# WORK REQUIRED
For every line below, output the text exactly and leave out images.

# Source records
↓↓↓

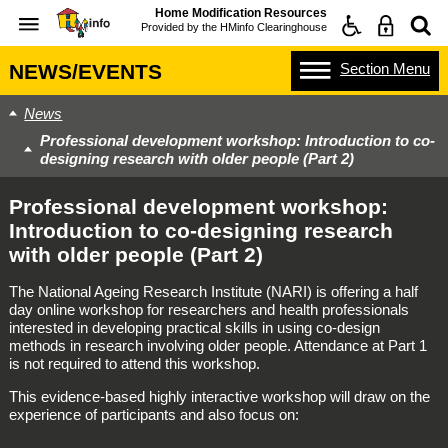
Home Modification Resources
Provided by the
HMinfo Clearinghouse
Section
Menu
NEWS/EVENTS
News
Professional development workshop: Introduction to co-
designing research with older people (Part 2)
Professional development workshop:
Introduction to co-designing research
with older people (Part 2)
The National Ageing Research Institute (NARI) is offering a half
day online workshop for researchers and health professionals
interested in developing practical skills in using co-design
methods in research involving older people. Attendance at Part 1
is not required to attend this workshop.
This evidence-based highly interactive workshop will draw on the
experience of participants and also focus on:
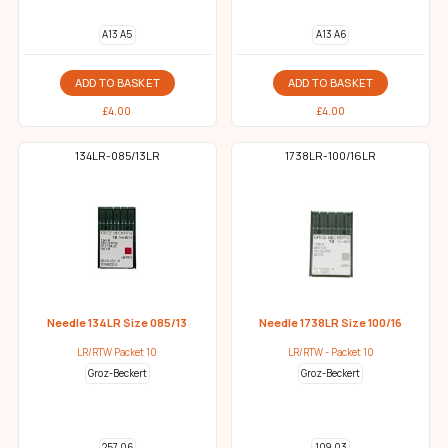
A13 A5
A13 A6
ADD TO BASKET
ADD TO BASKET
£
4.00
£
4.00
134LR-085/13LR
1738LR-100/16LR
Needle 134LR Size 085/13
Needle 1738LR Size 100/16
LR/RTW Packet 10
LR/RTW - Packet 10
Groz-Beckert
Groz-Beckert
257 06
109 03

↑↑↑

# RESPONSE AREA
Home Modification Resources
Provided by the
HMinfo Clearinghouse
Section
Menu
NEWS/EVENTS
News
Professional development workshop: Introduction to co-
designing research with older people (Part 2)
Professional development workshop:
Introduction to co-designing research
with older people (Part 2)
The National Ageing Research Institute (NARI) is offering a half
day online workshop for researchers and health professionals
interested in developing practical skills in using co-design
methods in research involving older people. Attendance at Part 1
is not required to attend this workshop.
This evidence-based highly interactive workshop will draw on the
experience of participants and also focus on:
A13 A5
A13 A6
ADD TO BASKET
ADD TO BASKET
£
4.00
£
4.00
134LR-085/13LR
1738LR-100/16LR
Needle 134LR Size 085/13
Needle 1738LR Size 100/16
LR/RTW Packet 10
LR/RTW - Packet 10
Groz-Beckert
Groz-Beckert
257 06
109 03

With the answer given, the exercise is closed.